Triffidlerin Günü’nde yer alan körlük ve buna bağlı aciz kalma hadisesi bir başka kitabı, Jose Saramago’nun Körlük adlı eserini anımsatıyor. O kitapta da körlük bir salgın hastalık olarak yazılmıştı ve bunun sonucunda bütün bir insan medeniyeti çökmenin eşiğine gelmişti. İki eser arasında bu anlamda bir paralellik olduğunu söylemek mümkün. Bunun dışında biraz da Josh Malerman’ın Kafes adlı kitabının ters okuması gibi düşünülebilir. Orada gözlerimizi açmak felakete sebep oluyordu. Burada ise gözlerimizi açmazsak ya da açamazsak triffidlere yem oluyoruz. Görmek medeniyet demek ve anlaşılan göremediğimiz sürece “insan” da olamıyoruz.

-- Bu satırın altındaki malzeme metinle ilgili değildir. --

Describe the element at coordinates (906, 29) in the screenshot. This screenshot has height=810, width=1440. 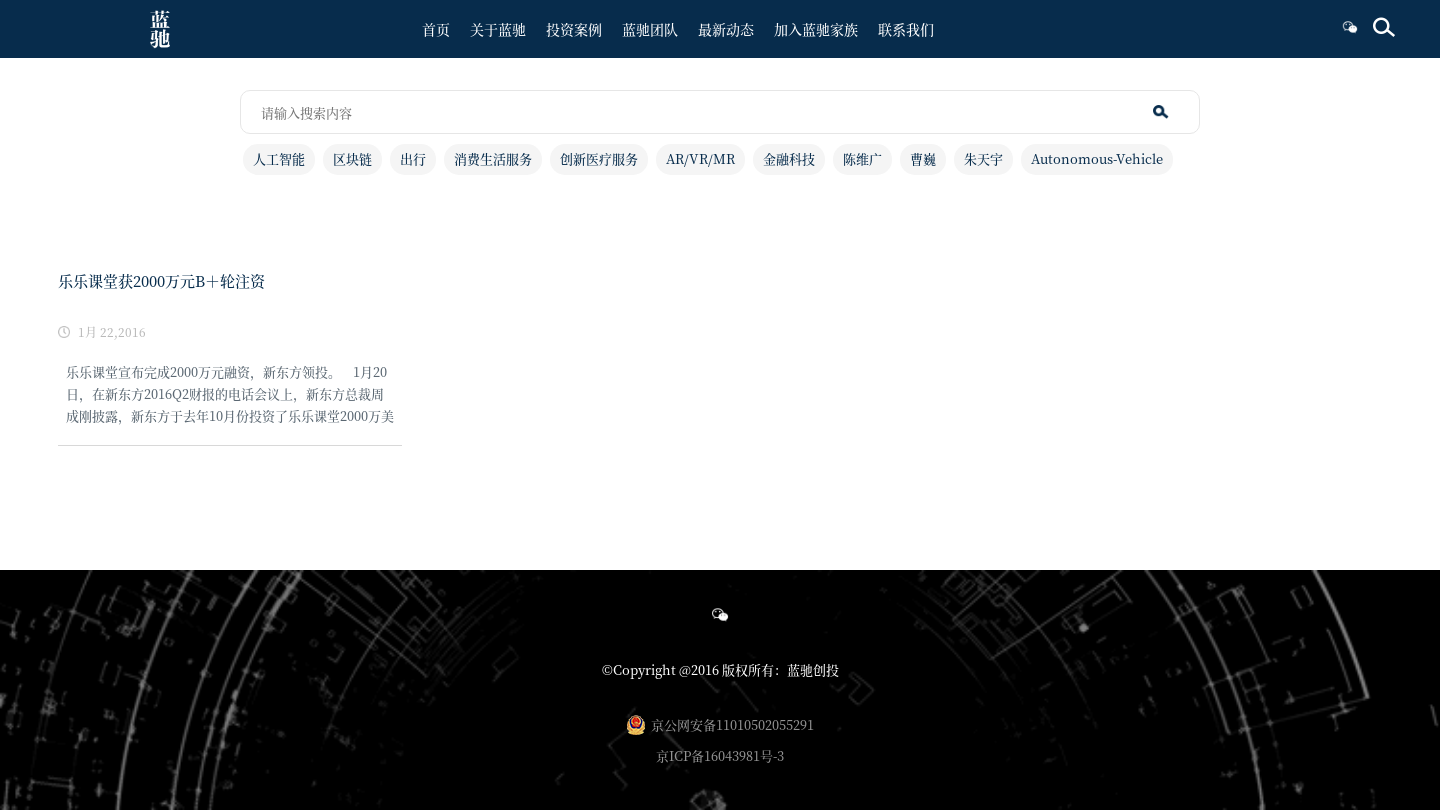
I see `联系我们` at that location.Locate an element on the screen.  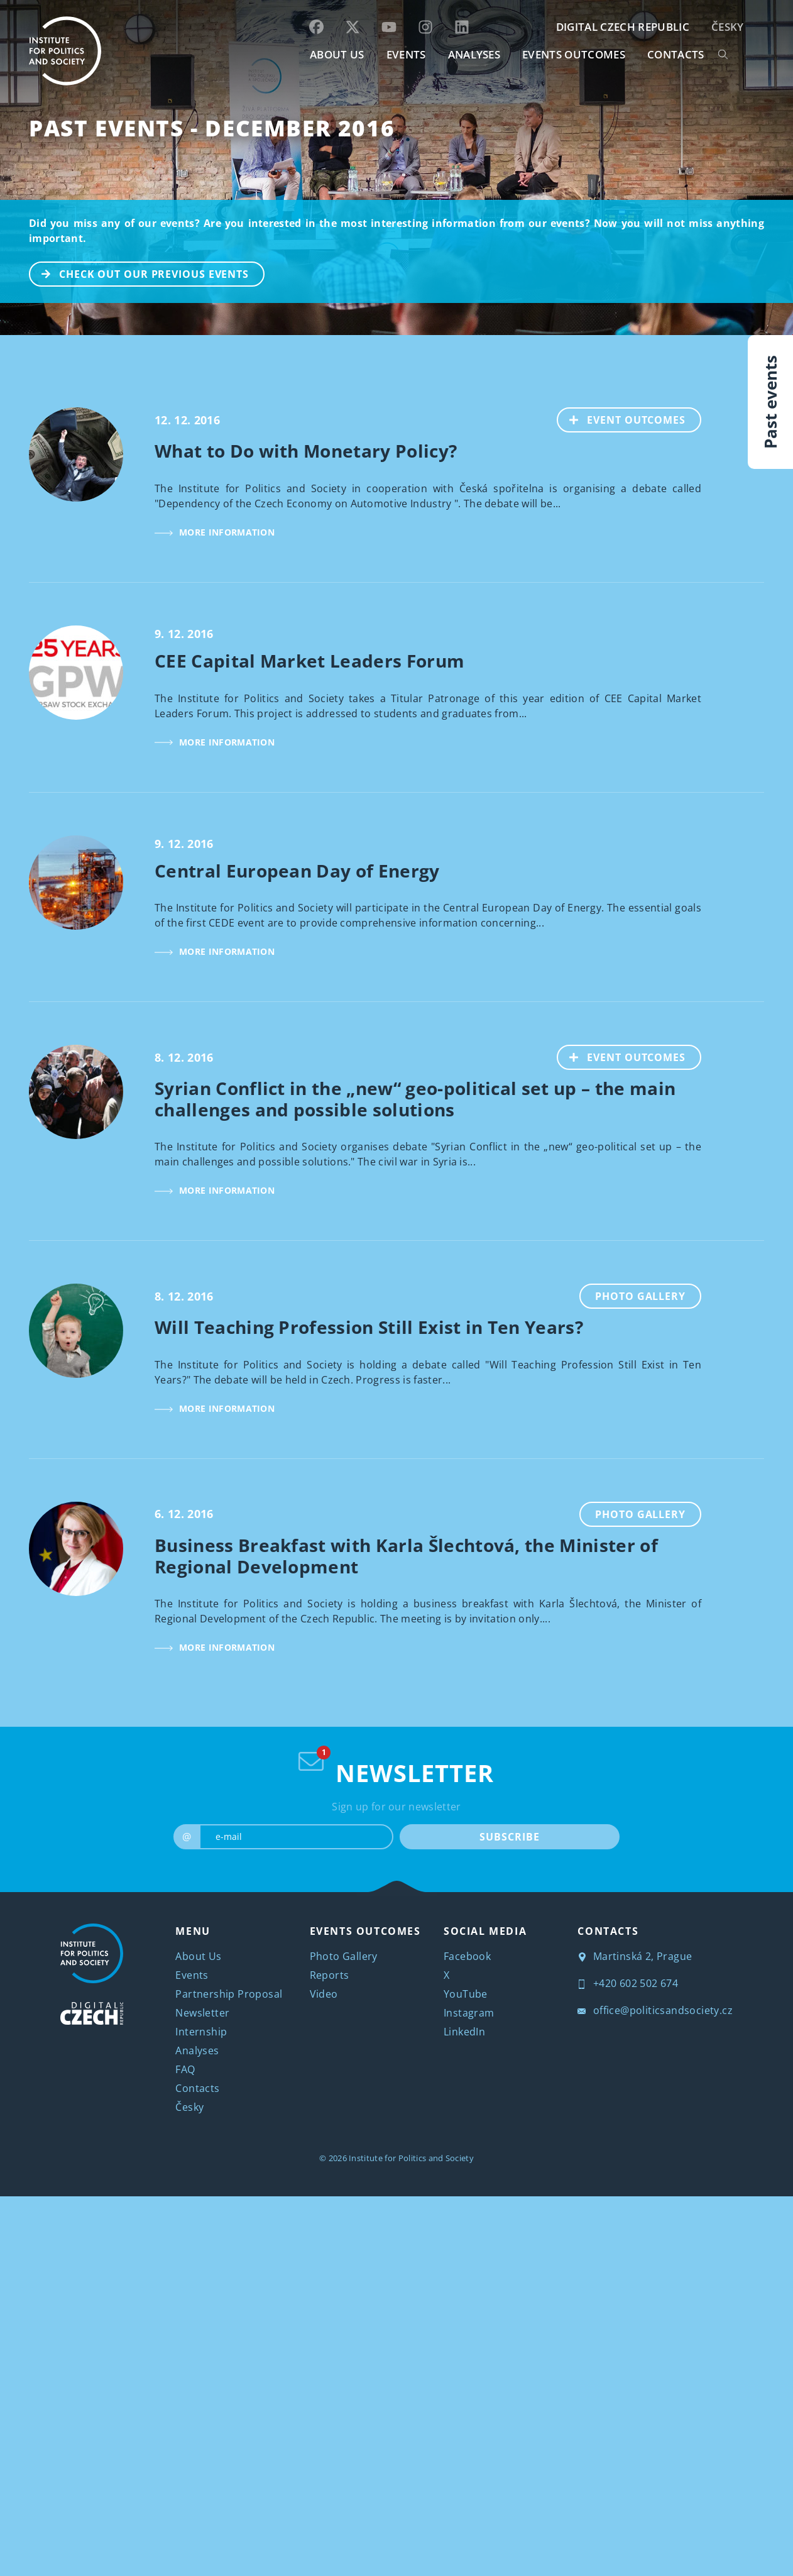
EVENTS OUTCOMES is located at coordinates (573, 54).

Hikayenin kurgusu, karşılaştığımız tehdit, insan davranışlarına yönelik tahminler. Her birini çok beğendim. Triffidlerin Günü’nde sevmediğim diyebileceğim detaylar arasında kitabın sonunu sayabilirim. Beklenen her şeyin gerçekleştiği son bölüm apar topar olmuş hissi uyandırıyor. Açıkçası böyle güzel bir hikayenin klişeden uzak bir şekilde bitmesini yeğlerdim. Bunun dışında kadın-erkek ilişkilerindeki beklenen belli başlı değişimlerin inatla yaşanmaması da ilgi çekici. Yani hâlâ kadınların zayıf olduğu algısını uyandıran diyalog ve kısımlar olmasaydı daha güzel olabilirdi. Eserin kolayca okunduğu ve anlaşılabilir bir yapısı olduğunu düşünüyorum. Ama her zaman bahsetmekten kaçamadığım çeviri ve düzelti konusundaki ufak tefek hataların karşımıza çıktığı da bir gerçek. Okuma ritmini ve temposunu olumsuz yönde etkileyen her şeyi can sıkıcı bulmak gibi bir huyum var.
John Wydham eserleri ülkemizde adı sanı bilinmemek gibi bir şanssızlığa sahip. Açıkcası bilimkurgu edebiyatının Altın Çağı olarak adlandırılan dönemin hemen sonrasında eserler veren yazar, çağdaşı yazarlara nazaran bizim coğrafyamızda daha az ilgi gördü. Özellikle Krizalitler isimli kitabı, dünyanın geri kalanında en sevilen bilimkurgu kitapları arasında gösteriliyor. Yazarın şimdiye dek beş adet kitabı dilimize çevrildi ve sanıyorum hiçbiri ilk baskıdan öteye gidemedi.